Standpunt van de zorgaanbieder
De zorgaanbieder is van mening dat de commissie het geschil niet kan behandelen, nu de klachten niet direct raken aan de individuele zorgverlening en gericht zijn op de onafhankelijke klachtenfunctionaris.

Ook is de klacht van de cliënt zowel civielrechtelijk als strafrechtelijk verjaard en kunnen de feiten gezien het tijdsverloop niet meer goed onderzocht worden. Daarnaast heeft de cliënt de interne klachtenprocedure nooit geheel doorlopen en heeft hij zijn geschil niet binnen 12 maanden na het indienen van de klacht bij de zorgaanbieder bij de commissie aanhangig gemaakt.

Bevoegdheid van de commissie
Alvorens het geschil inhoudelijk te kunnen behandelen, dient de voorzitter te beoordelen of de commissie bevoegd is dit geschil te behandelen. Nu de gebeurtenis die ten grondslag ligt aan dit geschil volgens de cliënt heeft plaatsgevonden in 1977, ligt bij de voorzitter de vraag voor of het geschil – gezien het tijdsverloop – inhoudelijk door de commissie behandeld kan worden. De voorzitter overweegt als volgt.
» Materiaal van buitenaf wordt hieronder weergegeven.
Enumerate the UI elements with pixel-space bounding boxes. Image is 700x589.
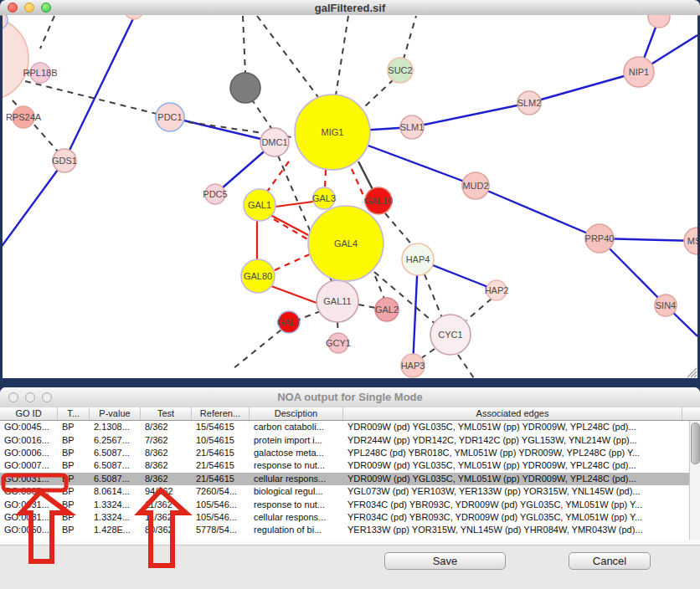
graph-edge[interactable] — [476, 186, 600, 238]
table-cell: GO:0031... — [0, 499, 58, 511]
column-header-associatededges[interactable]: Associated edges — [343, 407, 682, 420]
graph-edge[interactable] — [3, 161, 64, 248]
table-cell: 8/362 — [141, 459, 192, 472]
column-header-goid[interactable]: GO ID — [0, 407, 58, 420]
table-row[interactable]: GO:0031...BP1.3324...11/362105/546...cel… — [0, 511, 689, 524]
table-cell: response to nut... — [250, 459, 343, 472]
graph-edge[interactable] — [364, 79, 394, 107]
column-header-referen[interactable]: Referen... — [192, 407, 250, 420]
graph-edge[interactable] — [412, 103, 529, 127]
node-partial[interactable] — [230, 73, 260, 103]
table-cell: GO:0031... — [0, 511, 58, 524]
graph-edge[interactable] — [25, 81, 170, 117]
node-label: SLM1 — [400, 122, 425, 132]
graph-edge[interactable] — [385, 213, 414, 247]
table-cell: biological regul... — [250, 485, 343, 498]
graph-edge[interactable] — [298, 311, 321, 320]
table-cell: 21/54615 — [192, 459, 250, 472]
node-label: MSN — [687, 236, 697, 246]
table-row[interactable]: GO:0031...BP1.3324...11/362105/546...res… — [0, 498, 689, 510]
column-header-test[interactable]: Test — [141, 407, 192, 420]
table-cell: GO:0006... — [0, 447, 58, 459]
table-cell: YDR009W (pd) YGL035C, YML051W (pp) YDR00… — [343, 421, 682, 433]
graph-window-titlebar[interactable]: galFiltered.sif — [0, 0, 700, 16]
graph-edge[interactable] — [274, 219, 309, 240]
node-label: GAL1 — [248, 200, 271, 210]
table-header: GO IDT...P-valueTestReferen...Desciption… — [0, 407, 700, 421]
graph-edge[interactable] — [275, 202, 313, 207]
graph-edge[interactable] — [271, 286, 317, 303]
noa-window-title: NOA output for Single Mode — [0, 390, 700, 405]
table-row[interactable]: GO:0045...BP2.1308...8/36215/54615carbon… — [0, 421, 689, 433]
graph-edge[interactable] — [40, 16, 54, 49]
table-cell: 21/54615 — [192, 447, 250, 459]
graph-edge[interactable] — [251, 99, 273, 131]
node-label: SUC2 — [388, 65, 412, 75]
graph-edge[interactable] — [64, 15, 136, 161]
graph-edge[interactable] — [425, 274, 442, 318]
node-label: PDC5 — [203, 189, 227, 199]
column-header-pvalue[interactable]: P-value — [90, 407, 141, 420]
graph-edge[interactable] — [529, 72, 639, 103]
graph-edge[interactable] — [243, 16, 245, 74]
node-label: MIG1 — [322, 127, 344, 137]
table-cell: BP — [58, 421, 90, 433]
graph-edge[interactable] — [170, 117, 275, 142]
table-row[interactable]: GO:0016...BP6.2567...7/36210/54615protei… — [0, 433, 689, 446]
table-cell: 15/54615 — [192, 421, 250, 433]
table-row[interactable]: GO:0065...BP8.0614...94/3627260/54...bio… — [0, 485, 689, 498]
results-table: GO:0045...BP2.1308...8/36215/54615carbon… — [0, 421, 689, 540]
node-label: CYC1 — [438, 330, 462, 340]
table-cell: BP — [58, 485, 90, 498]
table-cell: 5778/54... — [192, 524, 250, 536]
node-label: GAL80 — [244, 271, 272, 281]
table-row[interactable]: GO:0007...BP6.5087...8/36221/54615respon… — [0, 459, 689, 472]
graph-edge[interactable] — [257, 16, 321, 100]
scrollbar-thumb[interactable] — [691, 423, 700, 464]
table-cell: YDR244W (pp) YDR142C, YDR142C (pp) YGL15… — [343, 434, 682, 447]
table-cell: 8/362 — [141, 473, 192, 485]
graph-edge[interactable] — [458, 355, 474, 378]
node-label: PRP40 — [585, 233, 615, 243]
column-header-desciption[interactable]: Desciption — [250, 407, 343, 420]
graph-edge[interactable] — [267, 161, 289, 192]
node-label: HAP3 — [401, 361, 425, 371]
node-label: GAL10 — [364, 196, 393, 206]
column-header-t[interactable]: T... — [58, 407, 90, 420]
graph-edge[interactable] — [336, 16, 348, 95]
table-cell: 11/362 — [141, 511, 192, 524]
table-cell: BP — [58, 511, 90, 524]
node-partial[interactable] — [3, 17, 28, 100]
node-partial[interactable] — [648, 15, 670, 28]
table-cell: YDR009W (pd) YGL035C, YML051W (pp) YDR00… — [343, 473, 682, 485]
graph-edge[interactable] — [275, 254, 311, 270]
graph-edge[interactable] — [420, 349, 435, 359]
network-canvas[interactable]: RPL18BRPS24AGDS1PDC1PDC5DMC1SUC2SLM1SLM2… — [3, 15, 697, 378]
vertical-scrollbar[interactable] — [689, 421, 700, 540]
graph-window: galFiltered.sif RPL18BRPS24AGDS1PDC1PDC5… — [0, 0, 700, 387]
table-cell: 11/362 — [141, 499, 192, 511]
table-row[interactable]: GO:0006...BP6.5087...8/36221/54615galact… — [0, 447, 689, 459]
node-label: SLM2 — [517, 98, 542, 108]
table-cell: GO:0007... — [0, 459, 58, 472]
cancel-button[interactable]: Cancel — [569, 552, 651, 570]
table-cell: 105/546... — [192, 511, 250, 524]
graph-edge[interactable] — [325, 170, 326, 188]
save-button[interactable]: Save — [384, 552, 506, 570]
table-cell: 1.3324... — [90, 499, 141, 511]
table-row[interactable]: GO:0050...BP1.428E...80/3625778/54...reg… — [0, 524, 689, 536]
table-cell: 8/362 — [141, 447, 192, 459]
table-cell: 105/546... — [192, 499, 250, 511]
graph-edge[interactable] — [233, 330, 281, 369]
resize-grip-icon[interactable] — [687, 368, 697, 377]
table-cell: carbon cataboli... — [250, 421, 343, 433]
graph-edge[interactable] — [466, 299, 492, 320]
node-label: MUD2 — [462, 181, 488, 191]
node-label: GAL2 — [375, 305, 399, 315]
node-partial[interactable] — [125, 15, 143, 19]
table-cell: BP — [58, 447, 90, 459]
node-label: GAL7 — [277, 317, 301, 327]
graph-edge[interactable] — [358, 305, 376, 308]
noa-window-titlebar[interactable]: NOA output for Single Mode — [0, 387, 700, 408]
table-row[interactable]: GO:0031...BP6.5087...8/36221/54615cellul… — [0, 473, 689, 485]
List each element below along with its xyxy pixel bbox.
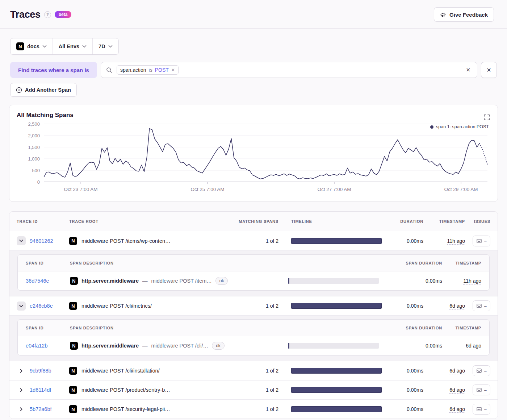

Naar het oordeel van de voorzitter is het in zijn algemeenheid niet wenselijk dat cliënten tot zonder enige beperking in tijd klachten in kunnen dienen. Dit heeft niet als doel cliënten te belemmeren, maar dit waarborgt dat zorgaanbieders zich inhoudelijk kunnen verweren en hen de mogelijkheid tot het zorgvuldig onderzoeken van de klacht niet wordt ontnomen.

De bevoegdheid van de commissie volgt uit de Wet kwaliteit, klachten en geschillen zorg (Wkkgz), die op zichzelf geen verjaringstermijn kent. Op grond van artikel 3:306 van het Burgerlijk Wetboek verjaart een rechtsvordering na twintig jaar, indien de wet niet anders bepaalt. Nu de Wkkgz als lex specialis hierin geen uitsluitsel geeft, sluit de voorzitter aan bij de verjaringstermijn in het Burgerlijk Wetboek.

Wellicht ten overvloede merkt de voorzitter op dat de commissie niet bevoegd is de zorgaanbieder te gelasten een onafhankelijk onderzoek in te stellen naar de klacht van de cliënt.

De commissie komt dan ook niet toe aan een inhoudelijke behandeling van het geschil.

Op grond van het voorgaande acht de voorzitter de commissie onbevoegd het geschil te behandelen.

Derhalve wordt als volgt beslist.

Beslissing

De commissie is onbevoegd het geschil te behandelen.

Aldus beslist door de voorzitter van de Geschillencommissie Ziekenhuizen, de heer mr. A.R.O. Mooy, in aanwezigheid van mevrouw mr. S.M.E. Balfoort, secretaris, op 1 december 2024.